NASHVILLE, Tennessee—Many popular resort destinations in the United States, such as Orlando and Las Vegas, suffered greatly during the last downturn. Despite decreased sentiment surrounding luxury travel following the AIG scandal, U.S. resort hotels are approaching prior peak performance levels, said Vail Brown, VP of global business development and marketing at STR, during a presentation titled “Resorts in the crosshairs” at the 5th annual Hotel Data Conference hosted by STR and Hotel News Now.
“We are now at a position of that second phase of recovery where we have average daily rate growth outpacing occupancy,” she said, adding that U.S. resort hotels are seeing 5.1% ADR growth and a 1% growth in occupancy on a 12-month moving average basis.
Year-to-date July, U.S. resort hotels saw a 1.4% increase in occupancy to 69.4%, a 5.4% increase in ADR to $189.91 and a 6.9% increase in revenue per available room to $131.17, according to data provided by STR, parent company of Hotel News Now. Brown added that occupancy and ADR are back to prior peak levels. However, on a 12-month moving average, both are not quite back, she said.
As of July, STR tracks 307 resort hotels in the U.S. comprising 154,000 rooms.

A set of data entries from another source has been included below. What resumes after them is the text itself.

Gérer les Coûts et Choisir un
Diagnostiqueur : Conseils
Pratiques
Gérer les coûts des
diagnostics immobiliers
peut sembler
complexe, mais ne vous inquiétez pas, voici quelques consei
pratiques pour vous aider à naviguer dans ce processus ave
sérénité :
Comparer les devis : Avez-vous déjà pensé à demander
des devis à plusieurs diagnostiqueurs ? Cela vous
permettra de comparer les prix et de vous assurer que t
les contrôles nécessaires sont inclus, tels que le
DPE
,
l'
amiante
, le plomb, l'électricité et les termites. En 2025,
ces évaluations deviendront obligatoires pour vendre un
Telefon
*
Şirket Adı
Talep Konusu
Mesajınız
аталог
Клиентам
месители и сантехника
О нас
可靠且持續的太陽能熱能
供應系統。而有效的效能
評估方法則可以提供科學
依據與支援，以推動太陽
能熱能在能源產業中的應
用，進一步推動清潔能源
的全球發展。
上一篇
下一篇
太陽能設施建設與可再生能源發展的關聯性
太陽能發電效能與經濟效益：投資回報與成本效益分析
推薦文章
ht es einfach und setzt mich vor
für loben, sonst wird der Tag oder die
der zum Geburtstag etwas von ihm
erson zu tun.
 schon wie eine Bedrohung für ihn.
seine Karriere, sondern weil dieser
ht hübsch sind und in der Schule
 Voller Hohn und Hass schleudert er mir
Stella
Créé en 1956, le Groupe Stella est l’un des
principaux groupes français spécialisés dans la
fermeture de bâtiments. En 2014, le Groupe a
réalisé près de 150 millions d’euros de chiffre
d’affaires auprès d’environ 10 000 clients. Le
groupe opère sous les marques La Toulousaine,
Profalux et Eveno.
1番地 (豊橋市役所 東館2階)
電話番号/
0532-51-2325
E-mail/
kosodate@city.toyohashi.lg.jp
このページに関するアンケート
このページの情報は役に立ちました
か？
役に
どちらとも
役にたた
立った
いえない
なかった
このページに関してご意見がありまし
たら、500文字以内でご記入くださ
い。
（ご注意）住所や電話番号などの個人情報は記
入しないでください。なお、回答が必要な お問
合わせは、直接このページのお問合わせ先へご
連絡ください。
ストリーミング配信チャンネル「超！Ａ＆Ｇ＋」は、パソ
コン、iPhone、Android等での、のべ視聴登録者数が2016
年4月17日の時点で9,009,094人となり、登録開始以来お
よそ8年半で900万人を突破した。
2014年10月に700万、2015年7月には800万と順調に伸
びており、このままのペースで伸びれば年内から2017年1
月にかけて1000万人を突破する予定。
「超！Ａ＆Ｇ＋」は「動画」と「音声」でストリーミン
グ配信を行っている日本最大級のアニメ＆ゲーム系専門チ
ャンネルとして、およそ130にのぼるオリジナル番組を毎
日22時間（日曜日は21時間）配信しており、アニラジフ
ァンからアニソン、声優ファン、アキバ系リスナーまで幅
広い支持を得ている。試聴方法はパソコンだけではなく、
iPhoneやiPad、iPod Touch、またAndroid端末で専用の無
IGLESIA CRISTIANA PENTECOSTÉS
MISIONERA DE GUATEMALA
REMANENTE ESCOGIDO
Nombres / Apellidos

Following are five things to know about U.S. resort hotels’ performance:
1. Weekends versus weekdays
Resort hotels in the U.S. are selling more than seven out of every 10 roomnights during the weekends. In most cases, resorts have a 10% occupancy premium on weekends over weekdays. Sunday is the lowest performing day, while Saturday is the strongest. The days that saw the most extreme shift in hotel performance during the last downturn were Tuesdays and Thursdays.
2. RevPAR recovery
During the 2001 downturn, it took 68 months for RevPAR to recover. Since the 2008 downturn, U.S. resort hotels have seen 34 months of positive RevPAR growth, but RevPAR has not returned to prior peak levels on a 12-month moving average.

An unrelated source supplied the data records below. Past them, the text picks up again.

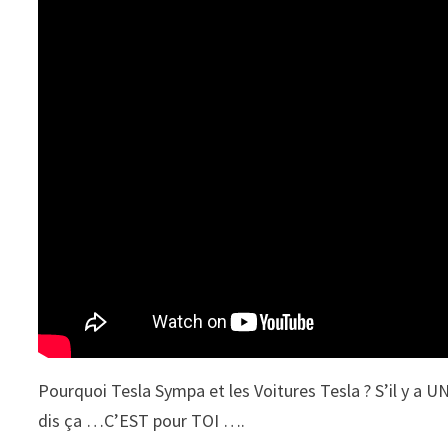
Pourquoi Tesla Sympa et les Voitures Tesla ? S’il y a 
dis ça …C’EST pour TOI ….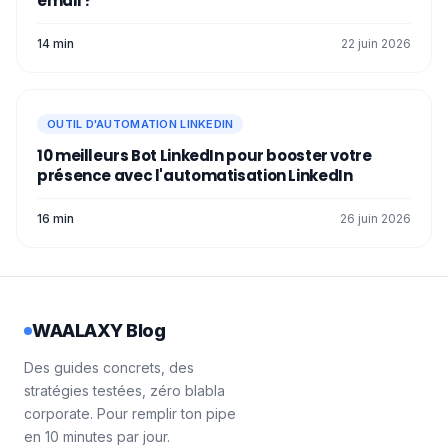
email ?
14 min
22 juin 2026
OUTIL D'AUTOMATION LINKEDIN
10 meilleurs Bot LinkedIn pour booster votre
présence avec l'automatisation LinkedIn
16 min
26 juin 2026
WAALAXY Blog
Des guides concrets, des
stratégies testées, zéro blabla
corporate. Pour remplir ton pipe
en 10 minutes par jour.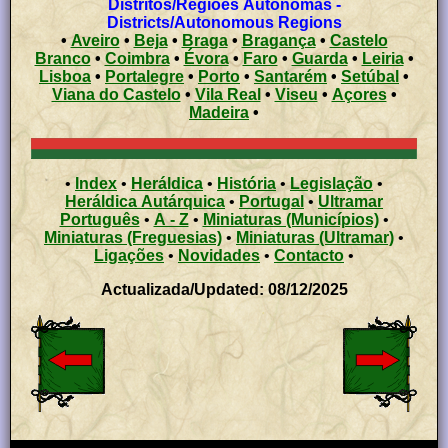
Distritos/Regiões Autónomas -
Districts/Autonomous Regions
•
Aveiro
•
Beja
•
Braga
•
Bragança
•
Castelo
Branco
•
Coimbra
•
Évora
•
Faro
•
Guarda
•
Leiria
•
Lisboa
•
Portalegre
•
Porto
•
Santarém
•
Setúbal
•
Viana do Castelo
•
Vila Real
•
Viseu
•
Açores
•
Madeira
•
•
Index
•
Heráldica
•
História
•
Legislação
•
Heráldica Autárquica
•
Portugal
•
Ultramar
Português
•
A - Z
•
Miniaturas (Municípios)
•
Miniaturas (Freguesias)
•
Miniaturas (Ultramar)
•
Ligações
•
Novidades
•
Contacto
•
Actualizada/Updated: 08/12/2025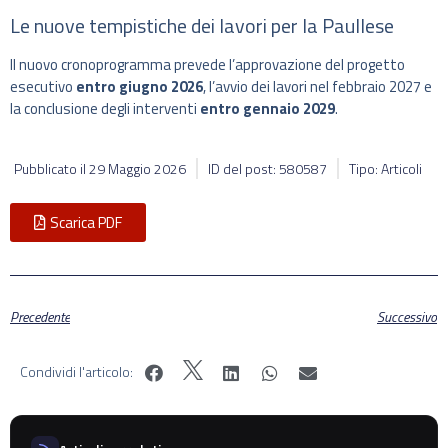
Le nuove tempistiche dei lavori per la Paullese
Il nuovo cronoprogramma prevede l’approvazione del progetto
esecutivo
entro giugno 2026
, l’avvio dei lavori nel febbraio 2027 e
la conclusione degli interventi
entro gennaio 2029
.
Pubblicato il
29 Maggio 2026
ID del post: 580587
Tipo: Articoli
Scarica PDF
Precedente
Successivo
Condividi l'articolo: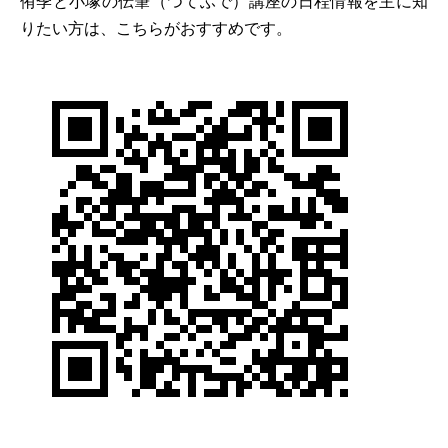
侑季と小塚の伝筆（つてふで）講座の日程情報を主に知
りたい方は、こちらがおすすめです。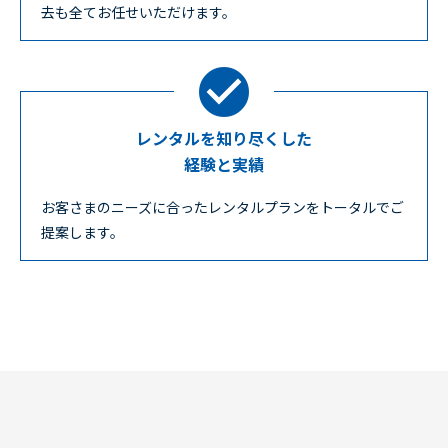
去も全てお任せいただけます。
レンタルを知り尽くした
経験と実績
お客さまのニーズに合ったレンタルプランをトータルでご
提案します。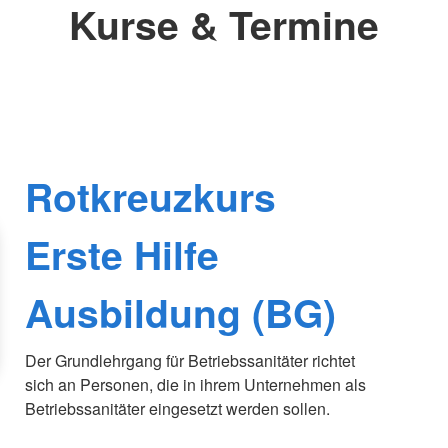
Kurse & Termine
Rotkreuzkurs
Erste Hilfe
Ausbildung (BG)
Der Grundlehrgang für Betriebssanitäter richtet
sich an Personen, die in ihrem Unternehmen als
Betriebssanitäter eingesetzt werden sollen.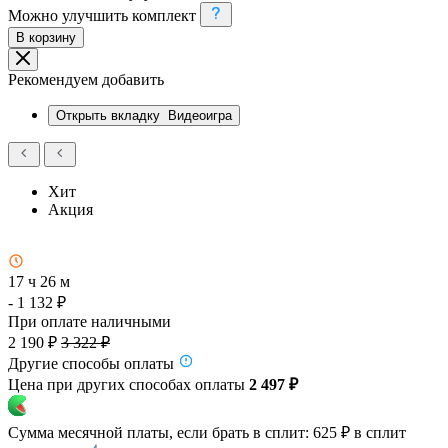
Можно улучшить комплект
В корзину
Рекомендуем добавить
Открыть вкладку
Видеоигра
Хит
Акция
17 ч 26 м
- 1 132 ₽
При оплате наличными
2 190 ₽
3 322 ₽
Другие способы оплаты
Цена при других способах оплаты
2 497 ₽
Сумма месячной платы, если брать в сплит:
625 ₽
в сплит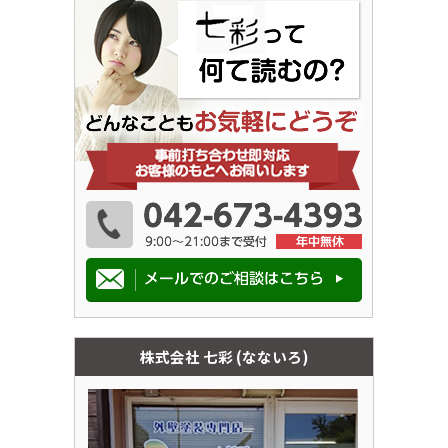
株式会社 七彩 (なないろ)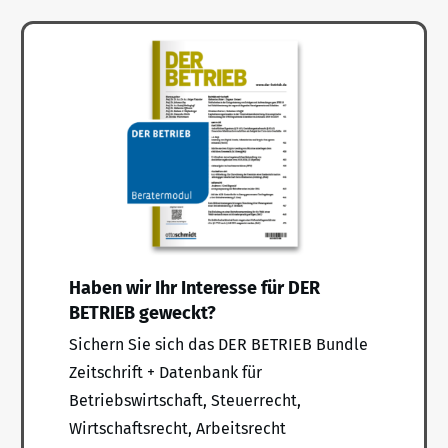
Haben wir Ihr Interesse für DER
BETRIEB geweckt?
Sichern Sie sich das DER BETRIEB Bundle
Zeitschrift + Datenbank für
Betriebswirtschaft, Steuerrecht,
Wirtschaftsrecht, Arbeitsrecht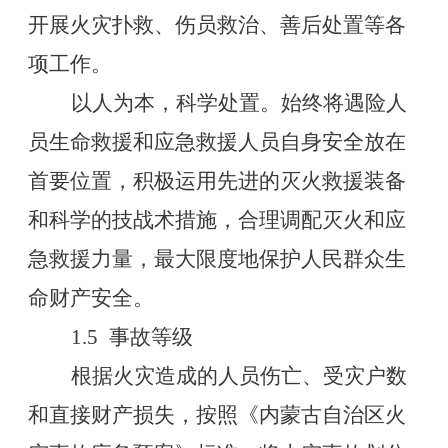
开展火灾扑救、伤员救治、善后处置等各
项工作。
以人为本，科学处置。始终将遇险人
员生命救援和应急救援人员自身安全放在
首要位置，积极运用先进的灭火救援装备
和科学的技战术措施，合理调配灭火和应
急救援力量，最大限度地保护人民群众生
命财产安全。
1.5
事故等级
根据火灾造成的人员伤亡、受灾户数
和直接财产损失，按照《内蒙古自治区火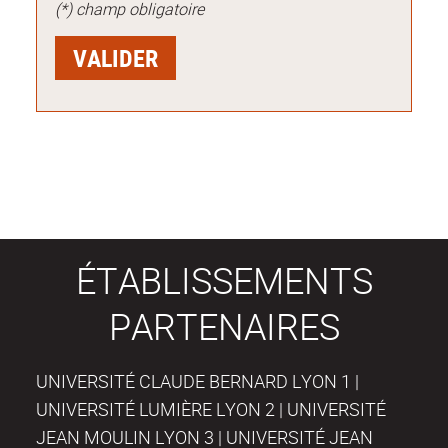
(*) champ obligatoire
ÉTABLISSEMENTS
PARTENAIRES
UNIVERSITÉ CLAUDE BERNARD LYON 1 |
UNIVERSITÉ LUMIÈRE LYON 2 | UNIVERSITÉ
JEAN MOULIN LYON 3 | UNIVERSITÉ JEAN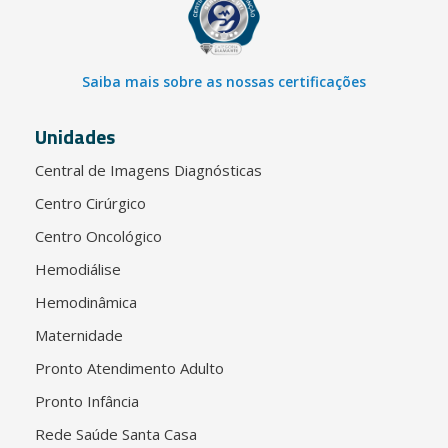
Saiba mais sobre as nossas certificações
Unidades
Central de Imagens Diagnósticas
Centro Cirúrgico
Centro Oncológico
Hemodiálise
Hemodinâmica
Maternidade
Pronto Atendimento Adulto
Pronto Infância
Rede Saúde Santa Casa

3. Transient ADR gaining momentum
Transient occupancies never really took a hit during the past downturn, Brown said. Transient occupancy fared well during July, outpacing prior years. Brown added that year-to-date July occupancy is up 2.9%. During July, transient ADR for luxury resort hotels was at $321.97. Year-to-date July, transient ADR is up 5.4%. Both transient demand and transient ADR are growing positively, creating many opportunities for U.S. resort hotels, Brown said.

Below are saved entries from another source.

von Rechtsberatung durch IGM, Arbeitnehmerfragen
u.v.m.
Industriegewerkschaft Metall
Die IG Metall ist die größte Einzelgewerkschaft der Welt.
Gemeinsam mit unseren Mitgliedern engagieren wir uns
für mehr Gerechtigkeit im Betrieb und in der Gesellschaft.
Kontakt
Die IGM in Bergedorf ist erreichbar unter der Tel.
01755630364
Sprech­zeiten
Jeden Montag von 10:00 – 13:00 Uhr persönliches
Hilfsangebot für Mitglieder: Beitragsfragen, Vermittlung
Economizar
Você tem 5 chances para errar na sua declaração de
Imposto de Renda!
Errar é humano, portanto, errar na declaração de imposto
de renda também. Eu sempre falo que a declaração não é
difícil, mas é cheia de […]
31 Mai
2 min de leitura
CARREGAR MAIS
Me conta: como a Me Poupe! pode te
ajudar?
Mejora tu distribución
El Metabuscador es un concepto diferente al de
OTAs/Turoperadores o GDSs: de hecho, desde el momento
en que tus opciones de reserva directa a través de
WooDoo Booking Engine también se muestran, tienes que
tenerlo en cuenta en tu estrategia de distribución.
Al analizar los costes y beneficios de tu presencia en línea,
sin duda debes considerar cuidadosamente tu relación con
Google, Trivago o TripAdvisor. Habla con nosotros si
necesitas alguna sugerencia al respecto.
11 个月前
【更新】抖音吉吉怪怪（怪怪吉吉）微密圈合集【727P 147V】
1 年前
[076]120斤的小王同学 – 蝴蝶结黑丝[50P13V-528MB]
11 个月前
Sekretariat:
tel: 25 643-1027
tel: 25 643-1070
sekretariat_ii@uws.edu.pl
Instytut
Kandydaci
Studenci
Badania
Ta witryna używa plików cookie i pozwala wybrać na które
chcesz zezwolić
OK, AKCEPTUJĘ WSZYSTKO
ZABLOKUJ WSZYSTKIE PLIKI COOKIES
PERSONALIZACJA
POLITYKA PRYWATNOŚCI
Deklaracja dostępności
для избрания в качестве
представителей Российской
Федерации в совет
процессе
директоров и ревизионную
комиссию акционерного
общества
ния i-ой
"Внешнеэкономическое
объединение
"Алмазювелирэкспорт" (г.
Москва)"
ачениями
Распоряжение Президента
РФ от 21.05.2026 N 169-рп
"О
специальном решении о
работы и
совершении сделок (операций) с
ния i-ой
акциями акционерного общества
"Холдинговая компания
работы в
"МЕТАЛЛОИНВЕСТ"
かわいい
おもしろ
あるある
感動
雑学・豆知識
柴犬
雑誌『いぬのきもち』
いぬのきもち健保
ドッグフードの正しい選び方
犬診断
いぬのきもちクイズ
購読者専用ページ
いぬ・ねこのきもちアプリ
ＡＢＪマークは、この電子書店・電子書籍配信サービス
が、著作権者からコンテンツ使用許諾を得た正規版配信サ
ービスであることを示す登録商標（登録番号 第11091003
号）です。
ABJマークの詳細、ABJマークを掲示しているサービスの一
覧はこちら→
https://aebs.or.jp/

4. 2013/2014 forecast/pipeline
STR Analytics created a custom forecast for U.S. resort hotels. For the remainder of 2013, supply is expected to grow 0.6%, with demand increasing by 1.6%. During 2014, U.S. resort hotels will see higher increases in both supply and demand, with a 2.6% increase in supply and a 3.5% increase in demand. There are 58 U.S. resort hotel projects in the total active pipeline comprising 22,000 rooms.
5. Group continues to lag
Group occupancy continues to lag, with an 8% gap when compared to 2007 group occupancy levels. Year-to-date July, occupancy growth has been flat, but group ADR is showing strong growth. During July, group ADR was at $210.55, higher than prior peak levels.